The April 2013 Supreme Court decision in Comcast Corp. v. Behrend, No. 11-864, was a profound change benefitting companies facing class action lawsuits. The Court held that a plaintiff seeking certification must establish through “evidentiary proof” that damages can be measured on a class-wide basis. Individual damage issues can defeat class certification where those issues cannot be resolved on a class-wide basis. This tightens the requirements of some courts which have held that individual issues related to the amount of damages should not preclude class certification.
Since that time, trial courts, attorneys, and damage witness have struggled to determine the extent to which individual concerns over damages prevent class certification. If held to the strictest standard, few classes could ever become certified. To attempt to address the Comcast damage requirements, most plaintiffs now endeavor to use statistics to show typical reactions, prices, etc. But, in most cases, the mere fact that statistics measuring central tendency are used demonstrates that proposed class members are not all identical.
With this important background in mind, the U.S. Supreme Court has agreed to re-visit the use of statistics to demonstrate the commonality required for class certification. In agreeing to review Tyson Foods, Inc. v.

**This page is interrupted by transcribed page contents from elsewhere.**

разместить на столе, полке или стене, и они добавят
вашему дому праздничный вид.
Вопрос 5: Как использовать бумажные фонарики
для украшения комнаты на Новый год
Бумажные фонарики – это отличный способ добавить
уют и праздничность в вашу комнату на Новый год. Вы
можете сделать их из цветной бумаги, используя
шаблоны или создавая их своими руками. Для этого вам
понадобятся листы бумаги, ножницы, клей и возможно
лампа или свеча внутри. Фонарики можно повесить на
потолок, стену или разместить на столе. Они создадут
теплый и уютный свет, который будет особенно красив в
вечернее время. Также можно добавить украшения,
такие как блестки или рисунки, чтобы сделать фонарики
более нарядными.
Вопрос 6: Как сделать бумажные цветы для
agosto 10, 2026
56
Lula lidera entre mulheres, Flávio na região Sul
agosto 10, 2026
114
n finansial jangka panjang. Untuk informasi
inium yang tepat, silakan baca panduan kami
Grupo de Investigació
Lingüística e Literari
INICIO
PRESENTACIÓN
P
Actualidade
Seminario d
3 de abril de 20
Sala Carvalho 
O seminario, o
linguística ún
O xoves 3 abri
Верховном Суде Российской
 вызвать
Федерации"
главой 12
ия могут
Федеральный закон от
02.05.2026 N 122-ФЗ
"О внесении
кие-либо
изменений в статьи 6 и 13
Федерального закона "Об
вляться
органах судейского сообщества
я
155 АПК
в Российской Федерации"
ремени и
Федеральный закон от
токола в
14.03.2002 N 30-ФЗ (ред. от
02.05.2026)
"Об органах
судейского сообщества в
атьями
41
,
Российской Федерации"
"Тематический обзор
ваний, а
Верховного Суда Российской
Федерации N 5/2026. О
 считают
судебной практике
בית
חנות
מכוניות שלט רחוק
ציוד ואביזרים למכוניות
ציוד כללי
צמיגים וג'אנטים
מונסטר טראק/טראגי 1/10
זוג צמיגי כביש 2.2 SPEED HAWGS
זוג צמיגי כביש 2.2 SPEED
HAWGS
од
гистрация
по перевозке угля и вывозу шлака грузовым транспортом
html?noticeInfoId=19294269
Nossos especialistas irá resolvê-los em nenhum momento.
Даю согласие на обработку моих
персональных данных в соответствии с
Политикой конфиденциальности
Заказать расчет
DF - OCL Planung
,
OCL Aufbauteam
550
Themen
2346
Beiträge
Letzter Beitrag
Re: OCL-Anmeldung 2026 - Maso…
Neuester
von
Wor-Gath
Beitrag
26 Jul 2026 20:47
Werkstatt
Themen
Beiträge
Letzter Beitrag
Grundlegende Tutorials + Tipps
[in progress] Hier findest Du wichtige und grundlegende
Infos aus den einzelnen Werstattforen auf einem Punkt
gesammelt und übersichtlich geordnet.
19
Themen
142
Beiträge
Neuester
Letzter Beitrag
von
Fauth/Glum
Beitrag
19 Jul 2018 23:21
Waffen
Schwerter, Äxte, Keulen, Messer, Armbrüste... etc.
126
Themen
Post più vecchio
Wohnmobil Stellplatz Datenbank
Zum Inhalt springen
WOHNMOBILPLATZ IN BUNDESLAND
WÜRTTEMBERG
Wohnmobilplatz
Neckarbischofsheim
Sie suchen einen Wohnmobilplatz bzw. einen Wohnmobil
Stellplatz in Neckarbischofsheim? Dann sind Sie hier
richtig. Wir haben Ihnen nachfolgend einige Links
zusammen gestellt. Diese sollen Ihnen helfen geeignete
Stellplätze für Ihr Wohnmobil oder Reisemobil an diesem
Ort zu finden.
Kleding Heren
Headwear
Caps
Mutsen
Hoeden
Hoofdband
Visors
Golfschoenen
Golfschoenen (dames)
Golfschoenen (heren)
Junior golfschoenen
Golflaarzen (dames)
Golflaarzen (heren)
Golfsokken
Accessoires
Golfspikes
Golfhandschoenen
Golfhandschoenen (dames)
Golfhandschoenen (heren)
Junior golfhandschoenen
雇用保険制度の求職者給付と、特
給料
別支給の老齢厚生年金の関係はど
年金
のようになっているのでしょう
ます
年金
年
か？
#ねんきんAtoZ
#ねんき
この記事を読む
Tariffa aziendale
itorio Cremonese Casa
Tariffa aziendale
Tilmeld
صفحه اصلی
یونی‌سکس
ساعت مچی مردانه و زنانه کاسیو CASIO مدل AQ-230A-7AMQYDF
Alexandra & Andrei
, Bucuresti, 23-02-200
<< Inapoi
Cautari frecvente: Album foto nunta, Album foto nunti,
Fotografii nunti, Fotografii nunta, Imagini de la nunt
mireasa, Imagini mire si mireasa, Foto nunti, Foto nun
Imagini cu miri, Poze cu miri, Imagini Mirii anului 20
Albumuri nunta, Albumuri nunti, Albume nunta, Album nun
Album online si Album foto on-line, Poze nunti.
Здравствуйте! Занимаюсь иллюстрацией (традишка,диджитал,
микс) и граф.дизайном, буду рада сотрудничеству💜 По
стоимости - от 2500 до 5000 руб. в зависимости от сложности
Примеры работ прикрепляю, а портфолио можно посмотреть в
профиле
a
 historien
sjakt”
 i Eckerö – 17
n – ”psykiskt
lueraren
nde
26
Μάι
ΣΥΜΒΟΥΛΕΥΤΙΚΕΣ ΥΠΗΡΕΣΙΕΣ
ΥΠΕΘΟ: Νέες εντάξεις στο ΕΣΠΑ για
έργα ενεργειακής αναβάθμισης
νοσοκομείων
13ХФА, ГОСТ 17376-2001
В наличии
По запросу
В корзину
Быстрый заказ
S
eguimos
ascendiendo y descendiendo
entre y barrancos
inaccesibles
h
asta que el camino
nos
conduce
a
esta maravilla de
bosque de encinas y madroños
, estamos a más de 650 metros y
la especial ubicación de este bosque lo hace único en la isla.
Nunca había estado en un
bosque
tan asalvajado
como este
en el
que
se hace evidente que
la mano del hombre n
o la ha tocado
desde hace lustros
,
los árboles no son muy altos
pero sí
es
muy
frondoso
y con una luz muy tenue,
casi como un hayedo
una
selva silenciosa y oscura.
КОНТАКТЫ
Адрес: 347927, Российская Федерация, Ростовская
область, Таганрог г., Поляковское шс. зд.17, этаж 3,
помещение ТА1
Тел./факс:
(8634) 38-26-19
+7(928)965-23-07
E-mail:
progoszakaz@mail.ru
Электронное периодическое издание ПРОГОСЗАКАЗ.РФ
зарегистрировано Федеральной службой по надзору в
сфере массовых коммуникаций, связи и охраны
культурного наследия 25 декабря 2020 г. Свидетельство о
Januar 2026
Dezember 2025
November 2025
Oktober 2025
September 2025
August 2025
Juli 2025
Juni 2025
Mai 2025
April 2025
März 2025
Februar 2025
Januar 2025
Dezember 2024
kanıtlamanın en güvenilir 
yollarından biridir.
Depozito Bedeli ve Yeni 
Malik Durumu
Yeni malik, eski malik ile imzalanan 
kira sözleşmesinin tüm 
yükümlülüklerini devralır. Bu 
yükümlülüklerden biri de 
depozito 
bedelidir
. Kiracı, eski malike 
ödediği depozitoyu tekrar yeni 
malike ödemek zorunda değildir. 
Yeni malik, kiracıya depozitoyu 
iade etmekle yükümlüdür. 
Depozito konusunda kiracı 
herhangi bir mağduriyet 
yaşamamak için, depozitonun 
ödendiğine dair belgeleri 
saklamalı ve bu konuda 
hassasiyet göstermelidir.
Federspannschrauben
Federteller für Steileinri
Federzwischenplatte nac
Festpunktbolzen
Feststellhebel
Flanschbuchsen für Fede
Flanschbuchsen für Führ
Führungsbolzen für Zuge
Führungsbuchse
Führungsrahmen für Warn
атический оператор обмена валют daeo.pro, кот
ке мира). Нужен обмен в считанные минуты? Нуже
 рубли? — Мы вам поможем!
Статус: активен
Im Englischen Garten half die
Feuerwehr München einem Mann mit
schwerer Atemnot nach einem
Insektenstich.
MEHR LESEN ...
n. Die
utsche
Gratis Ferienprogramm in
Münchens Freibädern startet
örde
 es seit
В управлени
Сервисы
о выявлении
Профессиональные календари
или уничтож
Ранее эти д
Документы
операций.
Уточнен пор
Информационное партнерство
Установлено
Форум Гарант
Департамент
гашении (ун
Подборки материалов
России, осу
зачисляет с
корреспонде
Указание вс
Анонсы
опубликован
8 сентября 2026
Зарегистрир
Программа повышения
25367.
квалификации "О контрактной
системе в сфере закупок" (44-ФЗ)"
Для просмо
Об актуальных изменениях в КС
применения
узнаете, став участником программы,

Bouaphakeo, a wage and hour class action case, the Court will address the use of statistical techniques that presume all class members are similar and whether a class can include individuals who were not injured.
As described in this related article, should the Supreme Court remove statistical analysis as a tool to address differences, it will seriously erode the ability of many groups of similarly situated individuals to achieve class certification and calculate damages.